Active and Passive Nights

There is something that usually escapes my own notice, because it sometimes seems obvious to me; but it is worth mentioning: in Saint John of the Cross, there are “active” dark nights (primarily in the Ascent of Mount Carmel) and there are “passive” dark nights (for example, in the Dark Night itself).

ElisabethBlessed Elizabeth of the Trinity discuses the difference very succinctly:

Be rooted in Him; this implies being uprooted from self, or doing everything as if you were, by denying self each time you meet it. Be built up on Him, high above everything that is passing, there where everything is pure, everything is luminous.

The first sentence is about our own activity; the second sentence is about God’s activity.

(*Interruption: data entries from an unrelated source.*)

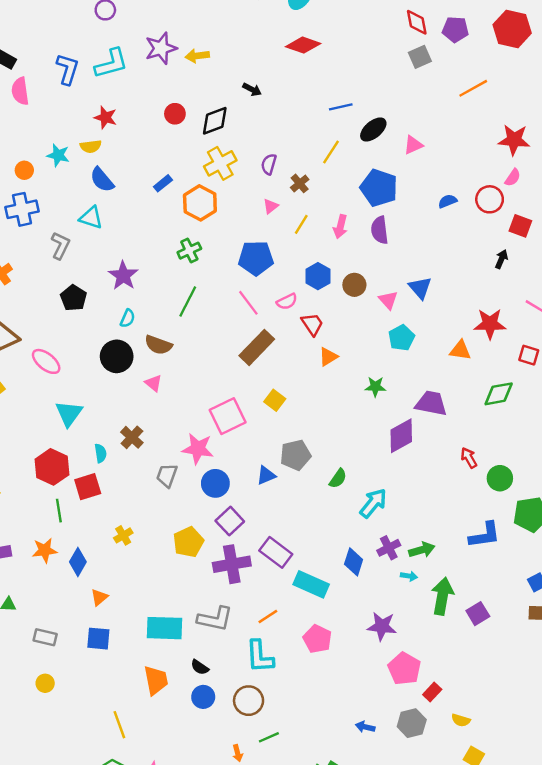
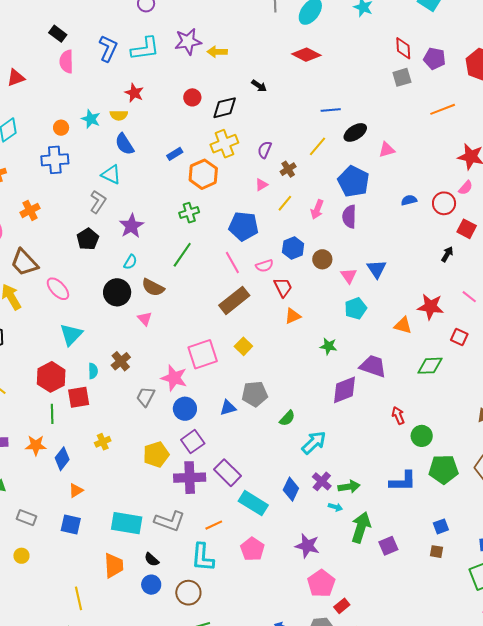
gray L-shape: (60, 246) -> (98, 202), moved
purple cross: (389, 548) -> (322, 481), turned -30

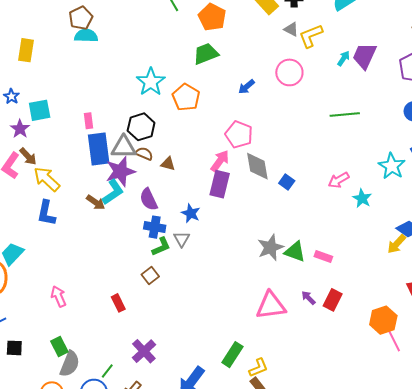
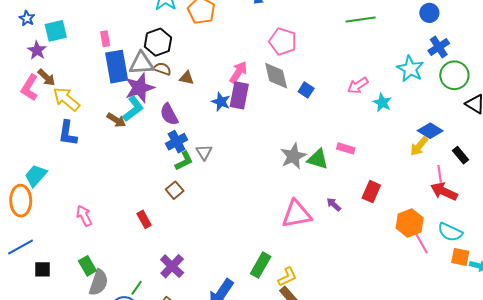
pink pentagon: (239, 134) -> (283, 42), moved
blue star: (191, 213) -> (221, 102), moved
blue cross: (155, 227) -> (177, 142), turned -35
pink rectangle: (323, 256) -> (346, 148), moved
red rectangle: (333, 300) -> (371, 192), moved

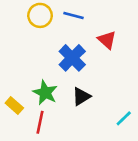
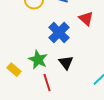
black triangle: (81, 96) -> (66, 63), turned -35
red line: (40, 122) -> (47, 83), moved, turned -30

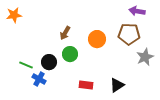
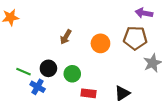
green circle: (70, 54) -> (72, 74), moved

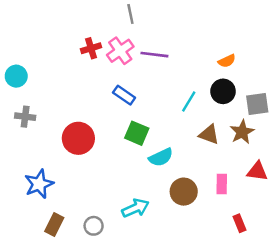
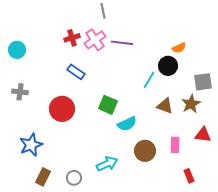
cyan circle: (16, 76) -> (17, 50), moved
black circle: (223, 91) -> (168, 66), moved
blue rectangle: (124, 95) -> (76, 72), moved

The first sentence corresponds to Saint John’s “active” nights, and the second corresponds to his “passive” nights.

What is another way to address the difference?

  • In the active nights (of either the senses or the spirit), we are actively, aided by grace, taking steps to curb our sense appetites or to curb our will so that “nothing” but God himself is wanted.
  • In the passive nights (of either the senses or the spirit), God takes the steps that we ourselves cannot take aided by grace and throws us a step further ahead than our own efforts aided by grace could ever take us, if we accept it and do not fight. The passive nights normally presuppose the active ones. We could not normally handle God removing something from us, unless we had struggled to and wanted to remove it ourselves.

In other words, sensible or spiritual dryness may be to some extent self-induced or it may be purely and entirely a motion of God.

As far as I’m aware, Christians naturally believe in the active nights, or, if they deny them, are openly heretical. Efforts at detachment and conformity with God’s will are necessary even to prevent a fall into mortal sin. Of course they are more necessary to advance in virtue and truth! This is why I don’t spend much time talking about “active nights”, and I don’t think most people who read Saint John of the Cross find anything especially new or well put in that regard (except to see clearly how much we lack!). Many masters teach on this in very clear detail.

The passive nights, although they are of course founded on Scripture and Tradition, are a bit less obvious. Saint John of the Cross himself says that souls experiencing them don’t really know what is going on, unless they are told. When I normally say “dark night”, I think of “passive dark night”: I think of the work that the Trinity alone can effect in us without any effort of our own other than acceptance and trust. There are things that no ascetical practice will correct, renew, and make alive again; those are corrected in the “dark nights” or “passive dark nights”.

It’s also possible, especially in the crucible of action in the world, that the active and passive nights can be mixed. Both may manifest at the same time. For, in fact, both presuppose lived faith and are experienced as a darkness in which it appears, to the soul, that only faith persists, without certain delights (sensible or spiritual). But sometimes it may be more or one or more of the other, more self-induced or more divine.